Usually I’d be trying to squeeze a trite, positive-yet-extremely-tenuous-and-tangential, point from my experience but sometimes it’s all too much and all you can do is hunker down and wait for the storm to pass.
Regular readers will know about the rollercoaster year of tension at SEN, deciding to start afresh and the tragedies of personal meltdowns and deaths of friends and family. Throw in life happening to me and you’ve got a heady cocktail of a lot of badness punctuated with hope and the occasional glimmer of joy.
A real standout was my birthday – I got mega stressed out with the lead up to it, and the ‘big number’ horror, but it was an absolute joy with friends and family making it an absolute blast. Thanks again to those that made it happen.

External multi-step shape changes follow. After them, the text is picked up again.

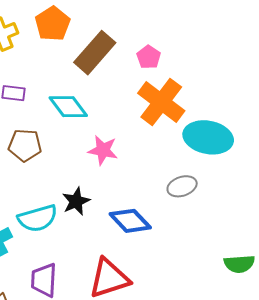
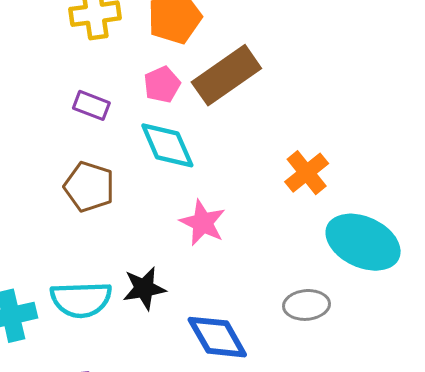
pink pentagon: (149, 57) -> (162, 85), moved
orange cross: (161, 102) -> (307, 173), size x0.6

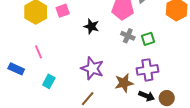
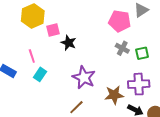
pink square: (63, 11) -> (53, 30), moved
black star: (91, 26) -> (68, 43), moved
cyan rectangle: (49, 81) -> (40, 74), moved

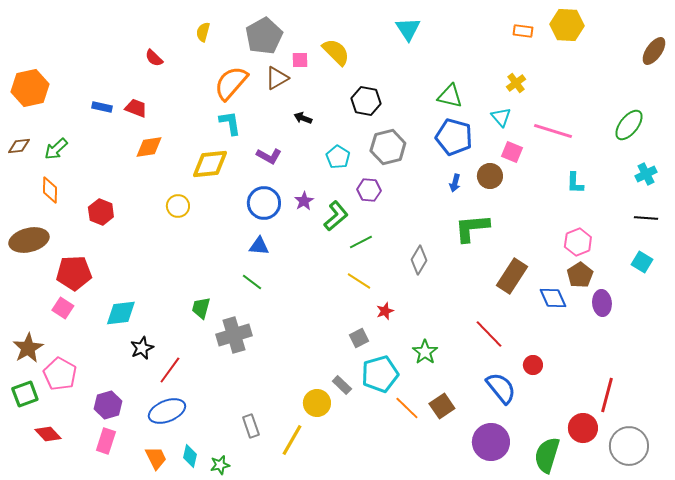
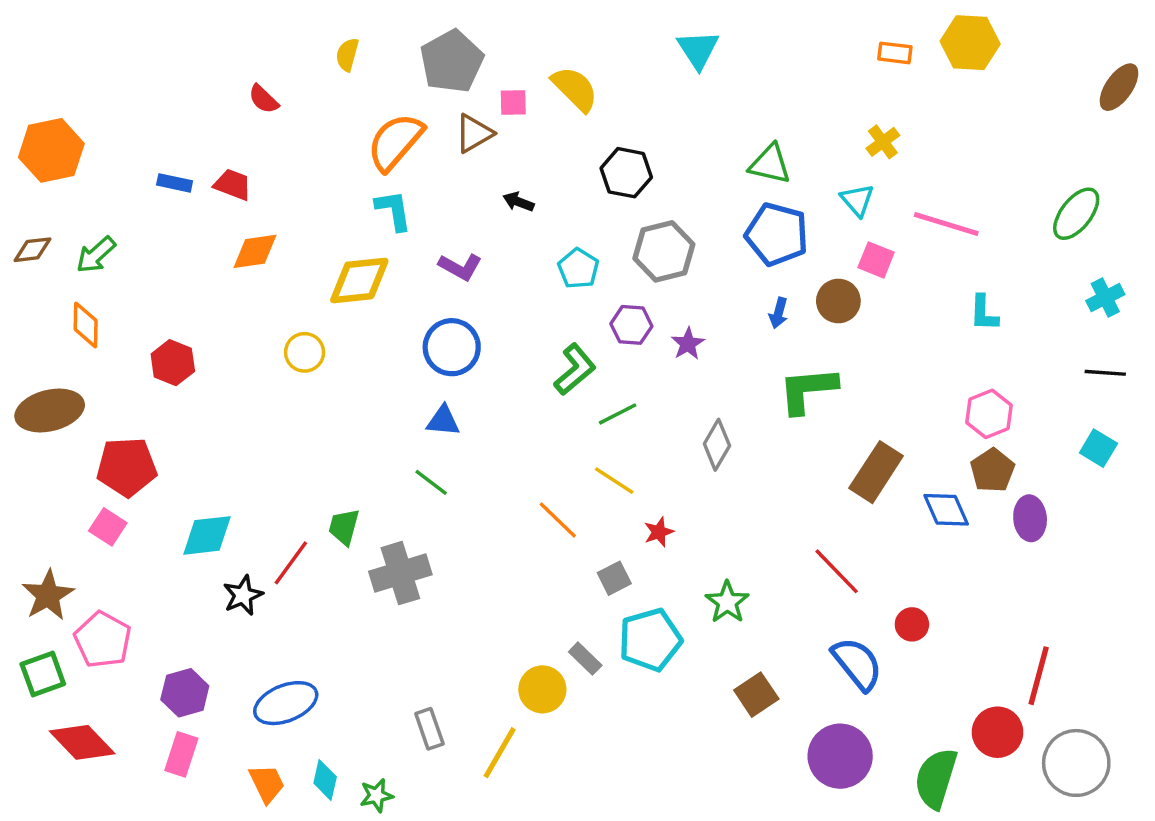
purple star: (304, 201) -> (688, 344), moved
red line: (170, 370) -> (291, 563), moved
orange line: (407, 408) -> (558, 520), moved
red diamond: (48, 434) -> (82, 742), size x1.4

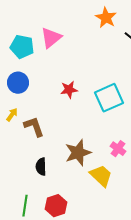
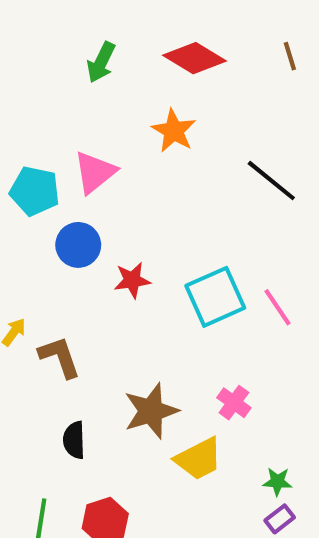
orange star: (106, 18) -> (174, 131), moved
blue circle: (18, 83) -> (78, 245), moved
yellow trapezoid: (101, 176) -> (199, 459), turned 110

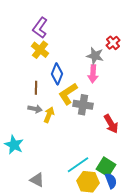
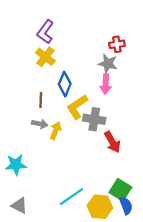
red cross: (113, 43) -> (117, 44), moved, turned 32
red arrow: (111, 124) -> (112, 142), moved
cyan star: (14, 145) -> (16, 165), turned -30
cyan line: (78, 165) -> (72, 197), moved
gray triangle: (37, 180) -> (19, 206), moved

But this week it’s the grindstone of getting on with ‘stuff’. I hate when there are definite things to be done to deadline with the overlie of MOTHER coming to stay for a while, which depends on what happens when, and the involvement of third parties which is completely out of control.
Surely it’s time for a bit of joy?
My siblings turned up last night bearing curry so I raided my store of wine. And what does wine like? MORE wine! Fun at the time but not in the morning.
Christmas could go either way and new year will be especially poignant with the definite absence of people who were at the last one.
For now I’m going to hide behind my rock with my hard hat on and hope that there isn’t another direct hit.